Of course given that housing is central to people’s lives, big changes would inevitably mean big political controversy. So I totally get why Hugh Hewitt is concerned that the incoming Trump administration is considering capping the mortgage interest deduction. Hewitt makes a number of arguments in his Wall Street Journal op-ed from the other day: (a) the value of every US home would immediately fall by 10-15%; (b) it’s unfair to change the rules in the middle game; (c) it would be an unfair and shocking surprise since no politician ran on this issue; (d) the political fallout would consume the GOP – especially in high tax states – and destroy its chance to “realign politics” and get more important things done, such as filling judicial vacancies and rebuilding the military.
So how to address a terrible misallocation of national resources in a way that is seen as fair and avoid a political conflagration? A few thoughts:
- While it would have been great for the 2016 campaign to have been a forward-looking and serious one — addressing a variety of issues to create balanced, sustained growth in a modern economy—instead we got a retrograde one focusing on all manner of walls. But better late than never to focus on substantive issues, including housing.
- Most of the serious proposals, right and left, are a bit more complicated that just cold-turkey capping mortgages at some lower level. Here is one version, from my AEI colleague Alan Viard:
I propose to replace the mortgage interest deduction with a 15 percent refundable credit … available to all homeowners, including those who claim the standard deduction and those with no income tax liability. The credit is limited to interest on $300,000 of mortgage debt (in 2013 dollars), with no tax relief for mortgages on second homes or on home-equity loans.

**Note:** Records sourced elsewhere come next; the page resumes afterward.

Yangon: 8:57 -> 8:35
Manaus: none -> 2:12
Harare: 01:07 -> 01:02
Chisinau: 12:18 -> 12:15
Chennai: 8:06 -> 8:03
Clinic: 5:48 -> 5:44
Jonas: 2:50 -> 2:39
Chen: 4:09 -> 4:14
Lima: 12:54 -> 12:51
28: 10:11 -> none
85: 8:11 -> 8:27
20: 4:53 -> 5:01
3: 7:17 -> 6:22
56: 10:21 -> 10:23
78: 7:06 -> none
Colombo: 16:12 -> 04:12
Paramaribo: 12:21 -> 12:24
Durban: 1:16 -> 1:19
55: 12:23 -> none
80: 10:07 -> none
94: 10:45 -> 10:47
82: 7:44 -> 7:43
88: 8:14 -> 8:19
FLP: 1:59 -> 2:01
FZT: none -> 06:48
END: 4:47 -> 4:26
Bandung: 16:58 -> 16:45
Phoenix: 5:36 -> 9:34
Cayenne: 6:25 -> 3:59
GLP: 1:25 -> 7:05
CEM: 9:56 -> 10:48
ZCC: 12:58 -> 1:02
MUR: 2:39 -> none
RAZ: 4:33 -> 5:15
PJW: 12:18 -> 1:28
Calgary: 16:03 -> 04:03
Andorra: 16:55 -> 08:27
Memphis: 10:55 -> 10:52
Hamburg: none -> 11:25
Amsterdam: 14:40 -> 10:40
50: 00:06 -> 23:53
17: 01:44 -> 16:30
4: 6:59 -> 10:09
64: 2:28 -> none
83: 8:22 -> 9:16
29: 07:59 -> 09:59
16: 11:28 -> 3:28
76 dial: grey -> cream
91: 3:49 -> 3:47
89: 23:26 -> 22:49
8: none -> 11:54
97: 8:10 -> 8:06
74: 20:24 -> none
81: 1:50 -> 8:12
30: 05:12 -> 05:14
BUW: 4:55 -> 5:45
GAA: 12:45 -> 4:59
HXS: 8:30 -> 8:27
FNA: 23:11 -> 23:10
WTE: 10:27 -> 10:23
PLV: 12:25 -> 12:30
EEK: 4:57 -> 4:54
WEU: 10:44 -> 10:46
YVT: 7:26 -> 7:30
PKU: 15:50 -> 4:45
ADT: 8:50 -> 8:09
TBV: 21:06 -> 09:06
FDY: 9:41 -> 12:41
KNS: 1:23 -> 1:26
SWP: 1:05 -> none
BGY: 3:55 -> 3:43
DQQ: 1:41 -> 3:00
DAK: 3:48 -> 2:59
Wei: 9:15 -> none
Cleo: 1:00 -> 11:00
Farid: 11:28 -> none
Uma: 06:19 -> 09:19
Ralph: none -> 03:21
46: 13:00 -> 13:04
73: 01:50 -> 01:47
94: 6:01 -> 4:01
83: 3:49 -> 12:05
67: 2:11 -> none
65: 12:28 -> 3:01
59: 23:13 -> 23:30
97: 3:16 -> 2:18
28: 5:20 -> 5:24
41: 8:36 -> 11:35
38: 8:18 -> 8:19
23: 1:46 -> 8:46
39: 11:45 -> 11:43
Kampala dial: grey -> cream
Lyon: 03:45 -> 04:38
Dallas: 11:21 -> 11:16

The dollar limit is indexed to the consumer price index (CPI) in the same manner as the bracket endpoints and other dollar values in the tax code. Taxpayers with existing debt are allowed to claim 90 percent of the current-law deduction in 2014 on that debt, declining 10 percent per year thereafter, with the option to switch to the credit at any time.
And why do this? Again, Viard:
There may be good economic grounds, and there is certainly strong political support, for promoting homeownership, but there is no case for subsidizing bigger or more-expensive homes. Yet, the current tax treatment is more geared toward the latter objective, offering the largest benefits to taxpayers in the highest brackets and providing more-generous treatment to taxpayers who itemize than to those who claim the standard deductions. Indeed, the current tax policy may actually impede homeownership for taxpayers of more modest means because the preferences for high-bracket itemizers drive up the demand for homes and boost home prices.
- A couple more things: There are a number of options as you transition from one system to the other, including to grandfather existing mortgage debt and phase in a cap gradually over time. Also, estimates of sharp housing price declines may be overstated.
- If you are worried about the finanical hit to upper-middle class and wealthier Americans, don’t forget the large tax cuts being promised by the president-elect.
- Even if you accept the plan as briefly outlined by Treasury Secretary-elect Steven Mnuchin, it would only affect a small number or borrowers, as CNBC’s Diana Olick notes:
For those who do itemize, here’s how the math works: Let’s say you have a $500,000 30-year-fixed mortgage at 4.5 percent, and you’re in the 33 percent tax bracket. In the first year of your loan, the deduction saves you just more than $10,000 in taxes. If the Trump administration caps deductions at even $100,000, as Mnuchin suggested, that would not hit most borrowers because on that $500,000 (which is more than most loans in general) the total annual interest payment was about $23,000. Granted, homeowners may have other deductions, medical expenses, charitable, religious or otherwise, but most would not make it to $100,000 even with the mortgage.
- Are we also not going to reform Medicare and Social Security? Because it supposedly changes the rules of the game, at least for some people. That seems like a recipe for policy paralysis.